MangoCats

joined 6 months ago
[–] MangoCats@feddit.it 2 points 4 weeks ago

Inescapable movie reference: The Eternal Sunshine of the Spotless Mind.

[–] MangoCats@feddit.it 3 points 4 weeks ago

He's developing a toxic relationship with his AI agent. I don't think it's the best way to get what you want (demonstrating how to be abusive to the AI), but maybe it's the only method he is capable of getting results with.

[–] MangoCats@feddit.it 7 points 4 weeks ago

I frequently find myself prompting it: "now show me the whole program with all the errors corrected." Sometimes I have to ask that two or three times, different ways, before it coughs up the next iteration ready to copy-paste-test. Most times when it gives errors I'll just write "address: " and copy-paste the error message in - frequently the text of the AI response will apologize, less frequently it will actually fix the error.

[–] MangoCats@feddit.it 2 points 4 weeks ago (1 children)

Well, I very literally lived the "one can never go back home" reality while away at University, my home town doubled in population. So, most of the old places I remember are still there, but there's all the expanded roadways and bigger crowds everywhere you go. Half of it was built after I left, so the half I remember is now the dingy old stuff.

Of course we all change as life goes on, I find that home is wherever I am, and the longer I'm there the more it feels like "my home."

My big trip was across Europe (I'm from the US), and there's a strong tradition in Europe of the "wanderjahr" taking a year off before, after or even during University to travel and see other places, meet other people, etc. I only got to do "wanderjahr light" and I ended up going back the following summer for an encore. I definitely learned more in those 4.5 months than I did any two years in school or University.

[–] MangoCats@feddit.it 7 points 4 weeks ago (7 children)

The first half dozen times I tried AI for code, across the past year or so, it failed pretty much as you describe.

Finally, I hit on some things it can do. For me: keeping the instructions more general, not specifying certain libraries for instance, was the key to getting something that actually does something. Also, if it doesn't show you the whole program, get it to show you the whole thing, and make it fix its own mistakes so you can build on working code with later requests.

[–] MangoCats@feddit.it 9 points 4 weeks ago

There's a certain amount of: "if this isn't going to take over the world, I'm going to just take my money and put it in something that will" mentality out there. It's not 100% of all investors, but it's pervasive enough that the "potential world beaters" are seriously over-funded as compared to their more modest reliable inflation+10% YoY return alternatives.

[–] MangoCats@feddit.it 1 points 1 month ago* (last edited 1 month ago)

Yes, absolutely. However, on $14K/yr income (in 1990), with a beater car, ramen diet and cheap room rent, I was taking summers off and flying to Europe. Sure, I'd stay in youth hostels and travel on the train pass or rented bike, but 3 months in Europe didn't even cost $4000 out of my $14K income.

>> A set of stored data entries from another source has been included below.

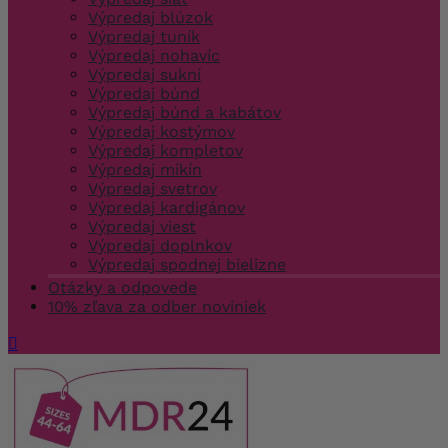
Výpredaj blúzok
Výpredaj tuník
Výpredaj nohavíc
Výpredaj sukní
Výpredaj búnd
Výpredaj búnd a kabátov
Výpredaj kostýmov
Výpredaj kompletov
Výpredaj mikín
Výpredaj svetrov
Výpredaj kardigánov
Výpredaj viest
Výpredaj doplnkov
Výpredaj spodnej bielizne
Otázky a odpovede
10% zľava za odber noviniek
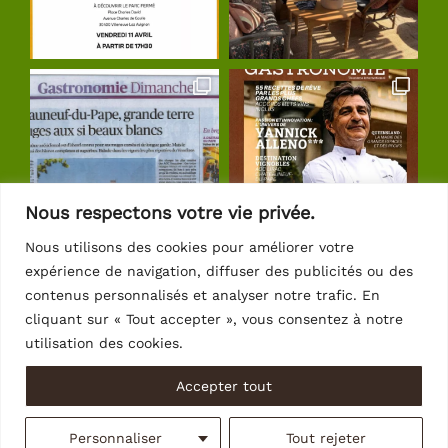
Nous respectons votre vie privée.
Nous utilisons des cookies pour améliorer votre
expérience de navigation, diffuser des publicités ou des
Suivre sur Instagram
contenus personnalisés et analyser notre trafic. En
cliquant sur « Tout accepter », vous consentez à notre
utilisation des cookies.
Accepter tout
© Copyright 2026 | Crédits
Intrasite
Personnaliser
Tout rejeter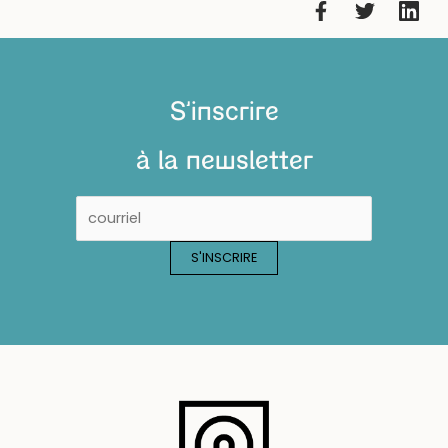
S'inscrire
à la newsletter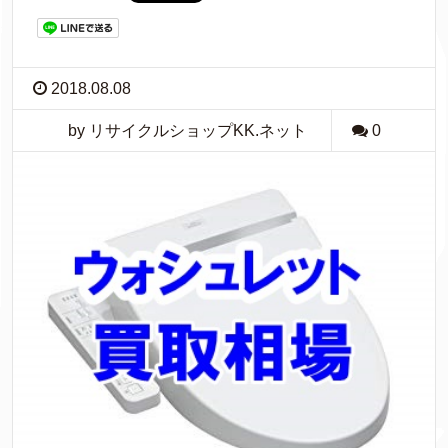
2018.08.08
by リサイクルショップKK.ネット
0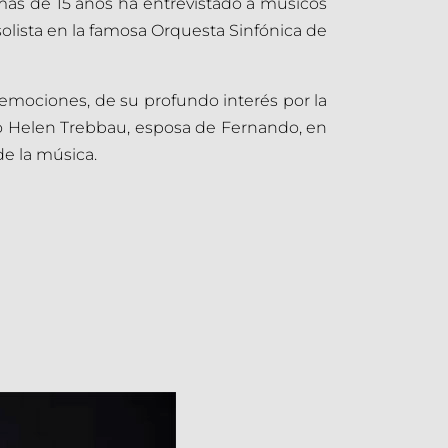
 más de 15 años ha entrevistado a músicos
solista en la famosa Orquesta Sinfónica de
s emociones, de su profundo interés por la
ento Helen Trebbau, esposa de Fernando, en
de la música.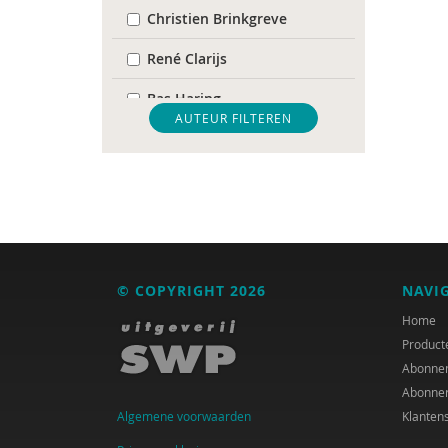
Christien Brinkgreve
René Clarijs
Bas Haring
AUTEUR FILTEREN
Maarten van der Linde
Inge Mans
Maarten van Rossem
Han Spanjaard
© COPYRIGHT 2026
NAVI
Jan Steyaert
Home
Rini Tak
Product
Abonne
Abonne
Algemene voorwaarden
Klanten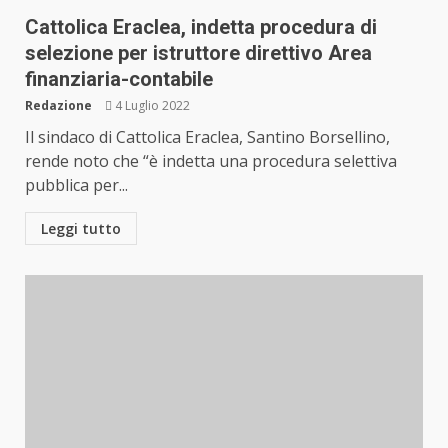
Cattolica Eraclea, indetta procedura di
selezione per istruttore direttivo Area
finanziaria-contabile
Redazione
4 Luglio 2022
Il sindaco di Cattolica Eraclea, Santino Borsellino,
rende noto che “è indetta una procedura selettiva
pubblica per...
Leggi tutto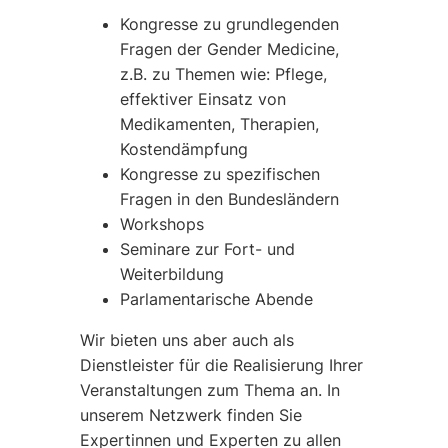
Kongresse zu grundlegenden
Fragen der Gender Medicine,
z.B. zu Themen wie: Pflege,
effektiver Einsatz von
Medikamenten, Therapien,
Kostendämpfung
Kongresse zu spezifischen
Fragen in den Bundesländern
Workshops
Seminare zur Fort- und
Weiterbildung
Parlamentarische Abende
Wir bieten uns aber auch als
Dienstleister für die Realisierung Ihrer
Veranstaltungen zum Thema an. In
unserem Netzwerk finden Sie
Expertinnen und Experten zu allen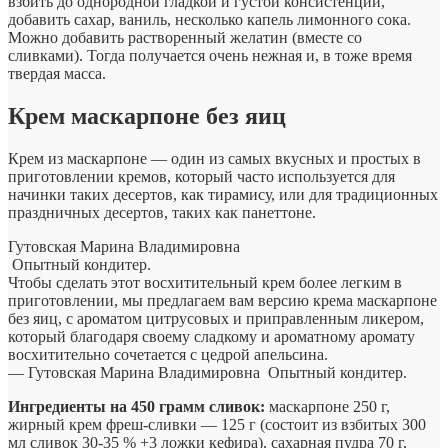
взбить до однородной гладкой и густой консистенции,
добавить сахар, ваниль, несколько капель лимонного сока.
Можно добавить растворенный желатин (вместе со
сливками). Тогда получается очень нежная и, в тоже время
твердая масса.
Крем маскарпоне без яиц
Крем из маскарпоне — один из самых вкусных и простых в
приготовлении кремов, который часто используется для
начинки таких десертов, как тирамису, или для традиционных
праздничных десертов, таких как панеттоне.
Гутовская Марина Владимировна
Опытный кондитер.
Чтобы сделать этот восхитительный крем более легким в
приготовлении, мы предлагаем вам версию крема маскарпоне
без яиц, с ароматом цитрусовых и приправленным ликером,
который благодаря своему сладкому и ароматному аромату
восхитительно сочетается с цедрой апельсина.
— Гутовская Марина Владимировна
Опытный кондитер.
Ингредиенты на 450 грамм сливок:
маскарпоне 250 г,
жирный крем фреш-сливки — 125 г (состоит из взбитых 300
мл сливок 30-35 % +3 ложки кефира), сахарная пудра 70 г,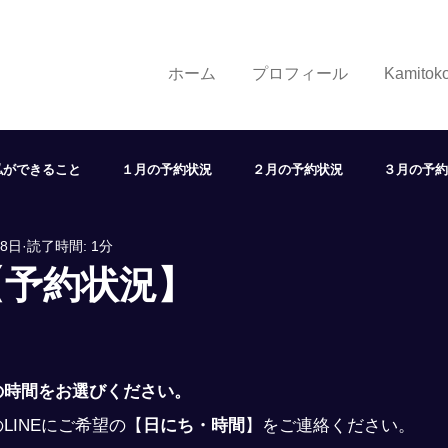
ホーム
プロフィール
Kamito
私ができること
１月の予約状況
２月の予約状況
３月の予約
28日
読了時間: 1分
７月の予約状況
８月の予約状況
９月の予約状況
１
【予約状況】
状況
取り組み
学び
展望
ヘアスタイル
LINE
の時間をお選びください。
LINEにご希望の
【
日にち・時間
】
をご連絡ください。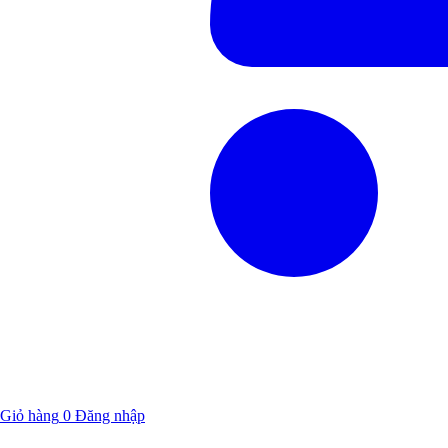
Giỏ hàng
0
Đăng nhập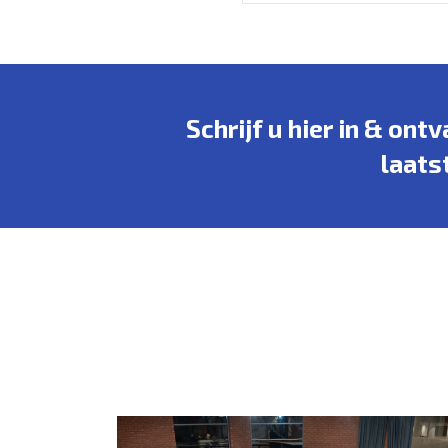
Schrijf u hier in & ont
laats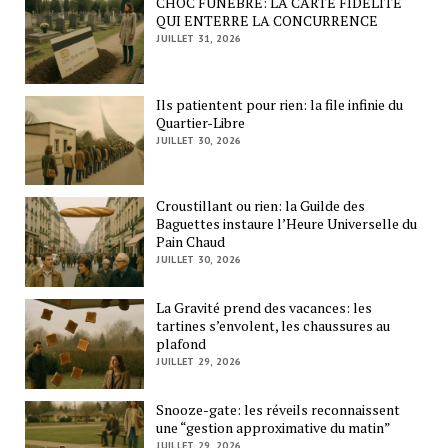
CHOC FUNÈBRE: LA CARTE FIDÉLITÉ
QUI ENTERRE LA CONCURRENCE
JUILLET 31, 2026
Ils patientent pour rien: la file infinie du
Quartier-Libre
JUILLET 30, 2026
Croustillant ou rien: la Guilde des
Baguettes instaure l’Heure Universelle du
Pain Chaud
JUILLET 30, 2026
La Gravité prend des vacances: les
tartines s’envolent, les chaussures au
plafond
JUILLET 29, 2026
Snooze-gate: les réveils reconnaissent
une “gestion approximative du matin”
JUILLET 29, 2026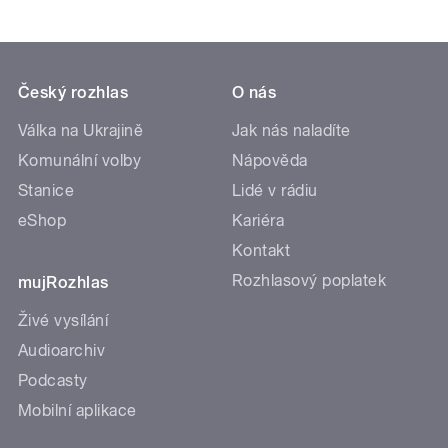
Český rozhlas
O nás
Válka na Ukrajině
Jak nás naladíte
Komunální volby
Nápověda
Stanice
Lidé v rádiu
eShop
Kariéra
Kontakt
Rozhlasový poplatek
mujRozhlas
Živé vysílání
Audioarchiv
Podcasty
Mobilní aplikace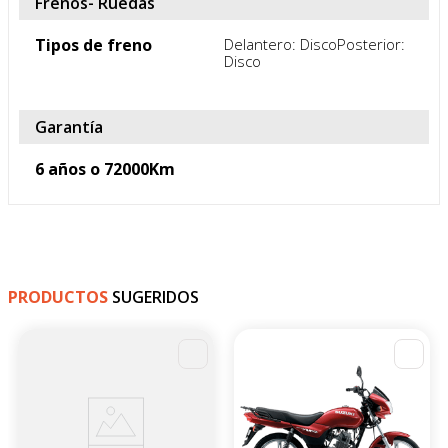
Motor
Tipo de Motor
4 TIEMPOS/ PALILLO
Capacidad de Tanque
3.5 Galones
Cilindraje
150CC
Frenos- Ruedas
Tipos de freno
Delantero: DiscoPosterior: 
Disco
Garantía
6 años o 72000Km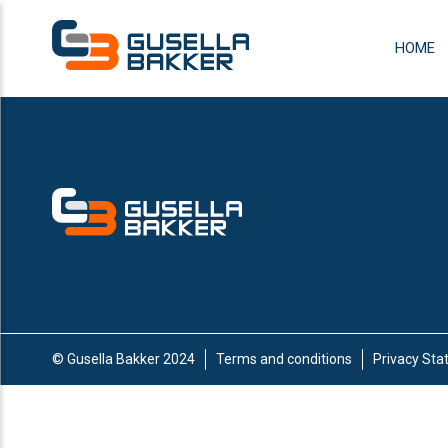
HOME
© Gusella Bakker 2024
Terms and conditions
Privacy St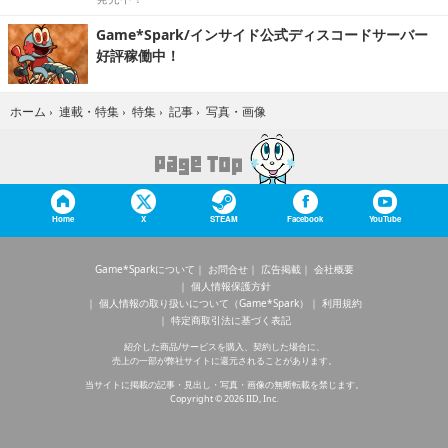
Game*Spark/インサイド公式ディスコードサーバー
好評稼働中！
写真・画像
ホーム
›
連載・特集
›
特集
›
記事
›
Home
X
STEAM
Facebook
YouTube
Game*Sparkについて
お問合せ
広告掲載
会社概要
個人情報保護方針
個人情報の取り扱いについて（Game*Spark）
利用規約
特定商取引法に基づく表記
紹介した商品/サービスを購入、契約した場合に、
売上の一部が弊社サイトに還元されることがあります。
当サイトに掲載の記事・見出し・写真・画像の無断転載を禁じます。
Copyright © 2026 IID, Inc.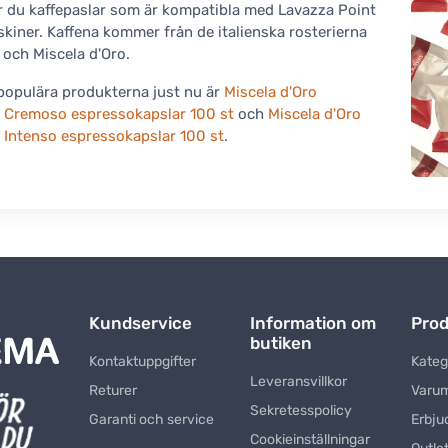
ar du kaffepaslar som är kompatibla med Lavazza Point
kiner. Kaffena kommer från de italienska rosterierna
och Miscela d'Oro.
populära produkterna just nu är
Miscela d'Oro
 Cremoso espressokapslar 100 st
och
Miscela d'Oro
 Intenso espressokapslar 100 st
.
Kundservice
Information om
Prod
butiken
Kontaktuppgifter
Kateg
Leveransvillkor
Returer
Varu
Sekretesspolicy
Garanti och service
Erbju
Cookieinställningar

Domestic trips in the beater car were of course even cheaper, as long as I mooched lodging off of friends and family.

[–] MangoCats@feddit.it 1 points 1 month ago

Jimmy, is that you? Little Jimmy from the house across the creek! Oh, we had such fun together.

[–] MangoCats@feddit.it 2 points 1 month ago

10 years ago, if I saw 5 seconds of movie preview, I would know if I had seen it before and generally be able to tell you the whole plot, etc. These days, I can be 30 minutes into a movie I saw 10 years ago before I recognize anything in it, and still be surprised by later parts after recognizing that I have seen it before.

Which is good, because the vast majority of new stuff coming out looks like crap to me.

[–] MangoCats@feddit.it 1 points 1 month ago

Pain I can manage. It's the loss of senses that really sucks for me in old age. I used to have 20/10 eyesight, this crap they implant for cataract repair may be 20/20, but it's the suckiest 20/20 I have ever experienced. Hearing is getting muffled, smell comes and goes... if I live to be 150, I don't want to do it "locked in" a sensory deprivation box.

[–] MangoCats@feddit.it 2 points 1 month ago* (last edited 1 month ago) (3 children)

About the multiple layers... I did a few months of (near) solo travel, seeing different countries and figuring out things like food, lodging, transit, language when possible/necessary for myself in each new place. It was great, but at the end of it I sat down and watched "a movie from home" and realized that for the past months I had been scrambling, struggling to get through the basics, barely scratching the surface most places because of the sheer effort required just to get through the days and nights. That sappy, unremarkable, movie "from home" just flowed into me effortlessly, with all the layers and subtexts unfolding without any struggle to translate or relate. It was very much a Dorothy "no place like home" moment. And then I flew home and instantly regretted not being able to continue my nomad lifestyle for many more months.

[–] MangoCats@feddit.it 1 points 1 month ago (2 children)

I found that when I lived with a beater car and ramen noodle budget, I had several months of free time per year to do things that I have never been able to repeat since getting "a real income." Life sucks that way.